От звона Умка навострил уши, с явным любопытством изогнул шею, стараясь охватить взором спорящих. Не вышло, и он недовольно заскулил. Вот так всегда – всё самое интересное происходит без его участия. Обидно, но ничего не поделаешь: видимо его пока не считают полноправным членом семьи, которого можно посветить во все свои секреты, – нужно время.
Умка с присвистом вздохнул, принялся старательно облизывать газету.
- А ты чего молчишь? – Марина накинулась на мужа, словно тот был всему виной. – Так и будешь закрывать глаза на все её выходки?
Глеб медленно отодвинул тарелку, посмотрел в глаза дочери.
- Света, не время сейчас сцены закатывать. Завтра – всё что угодно. Но только не сегодня. Прошу тебя.
Девочка разинула рот и, ничего не понимая, осела на спешно покинутый табурет.
- Ты чего это?..
- Да, действительно, у тебя всё с головой в порядке? – возмутилась Марина. – «Всё что угодно» – это что же?
- Марина...
- Да я уже тридцать лет Марина! А если тебе всё равно, так и скажи! Нечего из меня дуру делать!
«Точно не тридцать. Врёшь! Больше. Много больше! Просто не старишься, как... ведьма?..»
Глеб вздрогнул: чьи это мысли?
- Ты не понимаешь...
- Ага, дело оказывается всё же во мне. А я-то, дура, никак не соображу!
- Хватит орать! – воскликнула Светка и тут же сжалась в комок, боязливо посматривая на осёкшуюся Марину.
- Ты чего на маму кричишь? – подал голос Юрка.
- Значит так... – холодно произнесла Марина и скривила подбородок – хрясть!!! – а это не значило ничего хорошего.
Глеб глубоко вдохнул, облокотился о стол. Странно, но он как бы увидел свою физиономию со стороны: какую-то сплюснутую, отёкшую, совсем как у резиновой куклы, с рваными провалами на месте глазниц, через которые уже давным-давно вытекло всё человечное, родительское, отцовское. Жуткая маска пугала своим естеством, медленно раскачиваясь на бряцающих цепях, продетых сквозь мочки ушей.
Глеб сглотнул: ну и жуть, неужели таким его видят все домочадцы?
- Значит так, – сказала Марина, силясь совладать с детонированными эмоциями. – Марш в ванную – и чтобы через пять минут была, как нормальный человек! А то развела на лице не пойми что, как... – Её голос сорвался.
- Шлюха? – усмехнулась Светка.
Марина дёрнулась, но сумела усидеть; в данный момент она спешно раскапывала в душе могилу, чтобы навсегда закопать в ней такое понятие, как «дочь».

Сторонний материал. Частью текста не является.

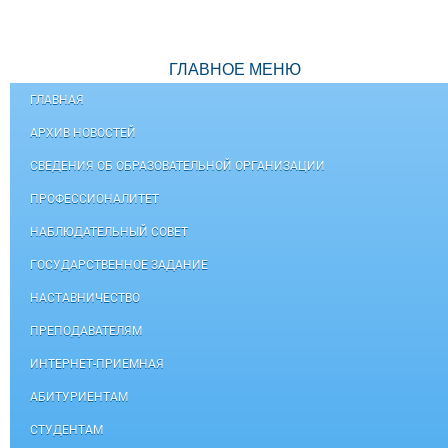
ГЛАВНОЕ МЕНЮ
ГЛАВНАЯ
АРХИВ НОВОСТЕЙ
СВЕДЕНИЯ ОБ ОБРАЗОВАТЕЛЬНОЙ ОРГАНИЗАЦИИ
ПРОФЕССИОНАЛИТЕТ
НАБЛЮДАТЕЛЬНЫЙ СОВЕТ
ГОСУДАРСТВЕННОЕ ЗАДАНИЕ
НАСТАВНИЧЕСТВО
ПРЕПОДАВАТЕЛЯМ
ИНТЕРНЕТ-ПРИЕМНАЯ
АБИТУРИЕНТАМ
СТУДЕНТАМ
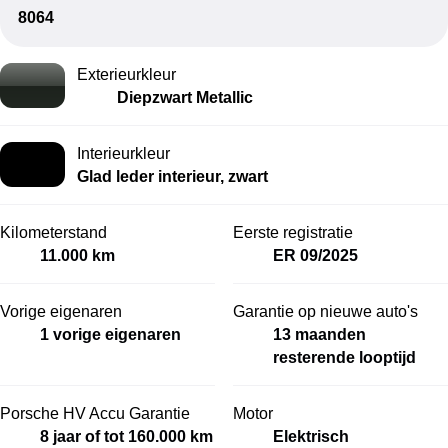
8064
Exterieurkleur
Diepzwart Metallic
Interieurkleur
Glad leder interieur, zwart
Kilometerstand
Eerste registratie
11.000 km
ER 09/2025
Vorige eigenaren
Garantie op nieuwe auto's
1 vorige eigenaren
13 maanden
resterende looptijd
Porsche HV Accu Garantie
Motor
8 jaar of tot 160.000 km
Elektrisch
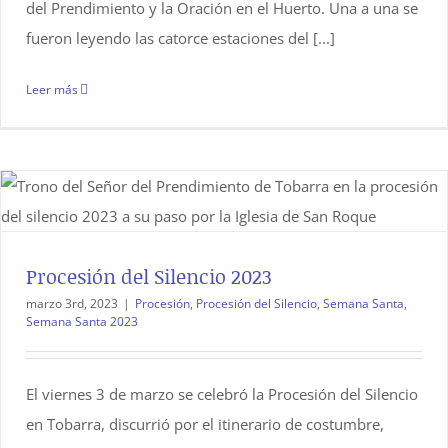
del Prendimiento y la Oración en el Huerto. Una a una se
fueron leyendo las catorce estaciones del [...]
Leer más
Procesión del Silencio 2023
marzo 3rd, 2023
|
Procesión
,
Procesión del Silencio
,
Semana Santa
,
Semana Santa 2023
El viernes 3 de marzo se celebró la Procesión del Silencio
en Tobarra, discurrió por el itinerario de costumbre,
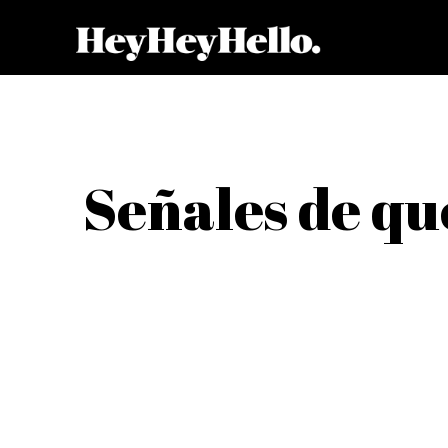
Señales de que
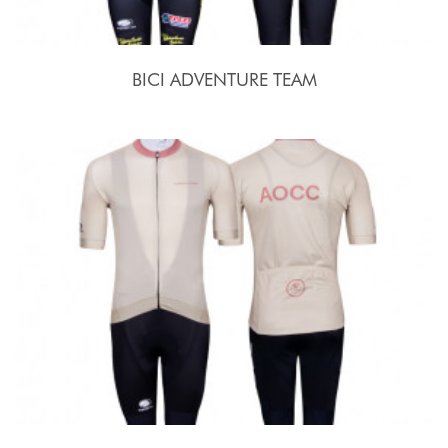
BICI ADVENTURE TEAM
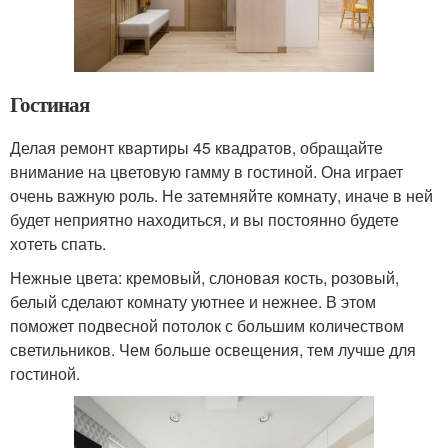
Гостиная
Делая ремонт квартиры 45 квадратов, обращайте
внимание на цветовую гамму в гостиной. Она играет
очень важную роль. Не затемняйте комнату, иначе в ней
будет неприятно находиться, и вы постоянно будете
хотеть спать.
Нежные цвета: кремовый, слоновая кость, розовый,
белый сделают комнату уютнее и нежнее. В этом
поможет подвесной потолок с большим количеством
светильников. Чем больше освещения, тем лучше для
гостиной.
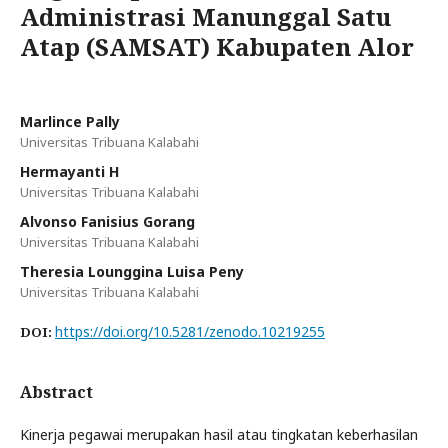
Administrasi Manunggal Satu
Atap (SAMSAT) Kabupaten Alor
Marlince Pally
Universitas Tribuana Kalabahi
Hermayanti H
Universitas Tribuana Kalabahi
Alvonso Fanisius Gorang
Universitas Tribuana Kalabahi
Theresia Lounggina Luisa Peny
Universitas Tribuana Kalabahi
https://doi.org/10.5281/zenodo.10219255
DOI:
Abstract
Kinerja pegawai merupakan hasil atau tingkatan keberhasilan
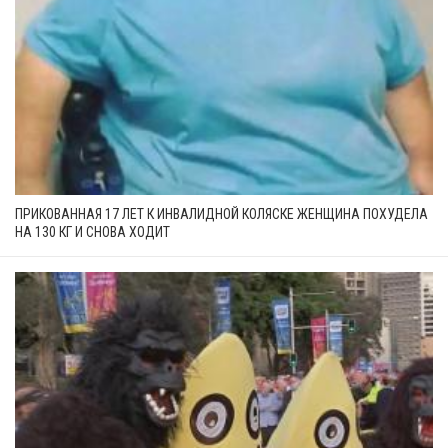
ПРИКОВАННАЯ 17 ЛЕТ К ИНВАЛИДНОЙ КОЛЯСКЕ ЖЕНЩИНА ПОХУДЕЛА
НА 130 КГ И СНОВА ХОДИТ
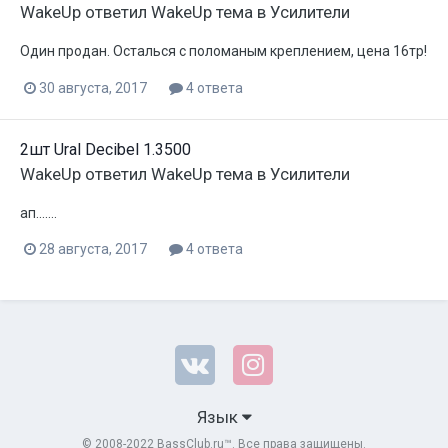
WakeUp
ответил
WakeUp
тема в
Усилители
Один продан. Осталься с поломаным креплением, цена 16тр!
30 августа, 2017
4 ответа
2шт Ural Decibel 1.3500
WakeUp
ответил
WakeUp
тема в
Усилители
ап.......
28 августа, 2017
4 ответа
Язык
© 2008-2022 BassClub.ru™. Все права защищены.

- Ты... Ты... Повтори, что ты только что сказала... – Маринины веки дрожали, а пальцы мяли друг друга, порождая старческий суставный хруст.
- Как шлюха, – без эмоций повторила Светка, гипнотизируя клочок скатерти перед собой. – Ты ведь это хотела сказать?
- Света, прекрати, – холодно произнёс Глеб.
...Грань вписанных друг в друга квадратиков приветливо подхватила взгляд девочки и понесла его по своей поверхности, как по крутой горке, лавируя на бесчисленных поворотах, отчего захватывало дух; а где-то в стороне, в это время, медленно приоткрывалась потайная дверка, ведущая в соседний сказочный мир. Вот вам и избушка на курьих ножках, вот и Кощей бессмертный над златом чахнет, вон, вдалеке, краснеется кисельный берег, а в молоке всплывает что-то корявое и неповоротливое, отсюда, из-за стола, больше похожее на трухлявый пенёк... Стоп, так это же водяной, ну кто же ещё!
Однако в реальности НИЧЕГО НЕОБЫЧНОГО НЕ ПРОИСХОДИЛО, и это уже давило на всех. Светке захотелось превратиться в муху и улететь прочь из дома, прочь из города, прочь с планеты Земля, прочь из этого долбанутого мира – туда, где на неё никто не будет смотреть ВОТ ТАК! Хищно и злобно, рассчитывая силу удара, дабы потом не осталось синяка. Хотя даже если и останется – она непременно что-нибудь придумает. Ведь мать не может бить ребёнка. По крайней мере – так не должно быть.
Марина поднялась.
- Сейчас ты у меня получишь!..
- Ага, надорвёшься, – сухо ответила Светка... и получила предательскую затрещину от Глеба.
В ушах зазвенело, а глаза полезли из орбит. Захотелось плакать. Дрожащий комок уже начал свой путь из живота наружу. Он перетрясал содержимое желудка, неприятно чертил скользкими жгутиками по горлу, решительно нажимая холодной ложноножкой на маленький язычок, словно говоря: «Тук-тук, а вот и я», – преднамеренно затягивая своё неминучее появление.